If you measure it by landmass, Hawaii is one of the smallest states in the union. If you measure it by tourism, however, it's easily one of the largest. Case in point: The state's annual visitor totals, which set new records for the sixth year in a row in 2017, according to data published last week by the Hawaii Tourism Authority (HTA).
According to HTA, a total of 9.38 million people visited Hawaii last year, up 5 percent from 8.93 million in 2016. Collectively, those visitors stayed 4.3 percent longer and spent 6.2 percent more during their trip -- a total of $16.78 billion, which generated a record $1.96 billion in state tax revenue and supported a record 204,000 jobs statewide.
The Big Island saw the largest tourism increase, followed by Kauai, Maui, and Oahu.
"What tourism generated for Hawai'i in 2017, highlighted by record totals in the five major categories that convey the industry's importance to residents and the state's economy, is rewarding and should not be taken for granted," said HTA President and CEO George D. Sziget. "It's especially heartening that tourism is supporting 204,000 jobs in Hawaii, knowing how the industry's success helps families, businesses, and communities statewide."

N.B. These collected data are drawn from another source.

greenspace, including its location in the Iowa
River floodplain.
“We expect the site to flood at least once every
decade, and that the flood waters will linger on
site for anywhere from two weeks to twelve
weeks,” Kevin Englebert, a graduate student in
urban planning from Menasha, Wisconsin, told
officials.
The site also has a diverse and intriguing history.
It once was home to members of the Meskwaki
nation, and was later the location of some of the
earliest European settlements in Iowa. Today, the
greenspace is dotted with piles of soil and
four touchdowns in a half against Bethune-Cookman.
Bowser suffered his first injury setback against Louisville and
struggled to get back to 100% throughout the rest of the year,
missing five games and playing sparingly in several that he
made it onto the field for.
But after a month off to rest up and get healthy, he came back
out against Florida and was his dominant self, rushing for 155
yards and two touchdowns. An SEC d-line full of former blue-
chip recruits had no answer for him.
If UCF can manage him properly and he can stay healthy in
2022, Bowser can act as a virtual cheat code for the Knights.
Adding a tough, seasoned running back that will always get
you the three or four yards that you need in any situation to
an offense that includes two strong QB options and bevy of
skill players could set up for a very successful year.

Hawaii's hotel industry also saw record performance in 2017, according to HTA, which said hotels in Hawaii averaged a record $212 in revenue per available room (RevPAR) for all of 2017, up 5.4 percent from 2016. Hotels' average daily rate (ADR), meanwhile, was $264 -- also a new annual record -- while occupancy averaged 80 percent. ADR was up 4.1 percent from 2016 while occupancy was up 1 percent.

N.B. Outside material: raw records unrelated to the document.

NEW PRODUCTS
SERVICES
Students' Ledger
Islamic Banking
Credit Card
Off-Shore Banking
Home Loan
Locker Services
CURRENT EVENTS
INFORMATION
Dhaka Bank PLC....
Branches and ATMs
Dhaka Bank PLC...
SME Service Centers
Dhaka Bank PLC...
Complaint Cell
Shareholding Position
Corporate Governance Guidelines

"Coming into 2017the outlook was soft for the hotel industry, particularly in the third quarter, but the rates that hotels commanded, and the revenues generated, turned out to be far greater than anyone anticipated on a statewide level," said Jennifer Chun, HTA director of tourism research.
The state's positive performance last year is due in large part to new airlift, according to HTA, which said total trans-Pacific air capacity to the Hawaiian Islands increased 1.8 percent last year, to a record 12.2 million seats.

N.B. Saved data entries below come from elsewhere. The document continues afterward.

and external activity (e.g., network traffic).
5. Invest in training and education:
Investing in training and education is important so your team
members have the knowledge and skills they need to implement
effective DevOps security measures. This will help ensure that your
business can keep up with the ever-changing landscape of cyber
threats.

"The island of Hawaii really stands out for the way it is bouncing back with healthy increases in RevPAR and occupancy," Chun continued. "The increased air seat capacity introduced in 2017 translated into success for the hotel properties."
Concluded Sziget: "We are grateful for the efforts of Hawaii's tourism industry partners to constantly improve their facilities and product offerings, and the outstanding service that our tourism professionals provide to visitors coming from around the world. HTA's marketing programs drive travel demand for Hawaii, but it's the warmth and aloha of our people throughout the islands that keep them coming back."